Segment Start: EXTRACTED ENTRIES
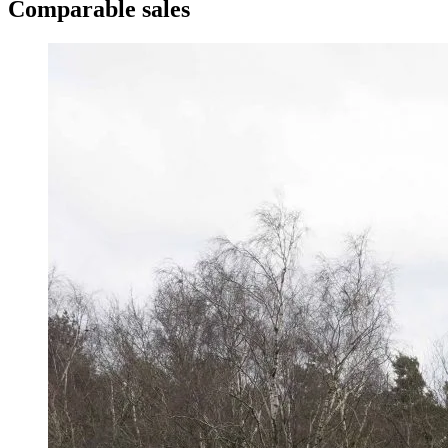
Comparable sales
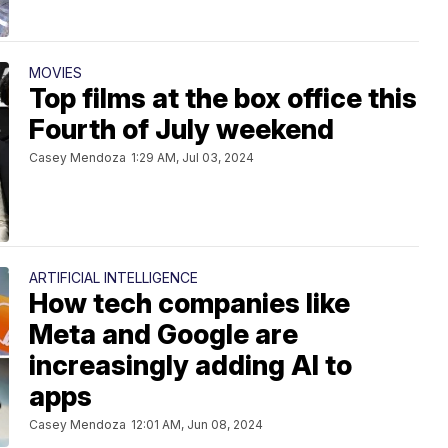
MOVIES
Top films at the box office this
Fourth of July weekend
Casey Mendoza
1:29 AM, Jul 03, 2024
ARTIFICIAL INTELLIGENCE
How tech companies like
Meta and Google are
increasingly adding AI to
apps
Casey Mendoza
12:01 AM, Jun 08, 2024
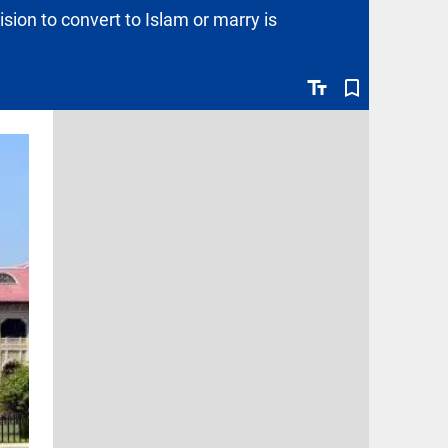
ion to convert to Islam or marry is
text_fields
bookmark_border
Segment End: EXTRACTED ENTRIES
Segment Start: EXTRACTED ENTRIES
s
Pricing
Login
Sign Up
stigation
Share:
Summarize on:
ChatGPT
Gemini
Segment End: EXTRACTED ENTRIES
**WHAT YOU WILL DO**
Look above for the line with "1:29 AM, Jul 03, 2024"; quote it and every line after it, stopping after the line with "bookmark_border", exactly, with nothing added and without pictures.

**RESPONSE**
1:29 AM, Jul 03, 2024
ARTIFICIAL INTELLIGENCE
How tech companies like
Meta and Google are
increasingly adding AI to
apps
Casey Mendoza
12:01 AM, Jun 08, 2024
ion to convert to Islam or marry is
text_fields
bookmark_border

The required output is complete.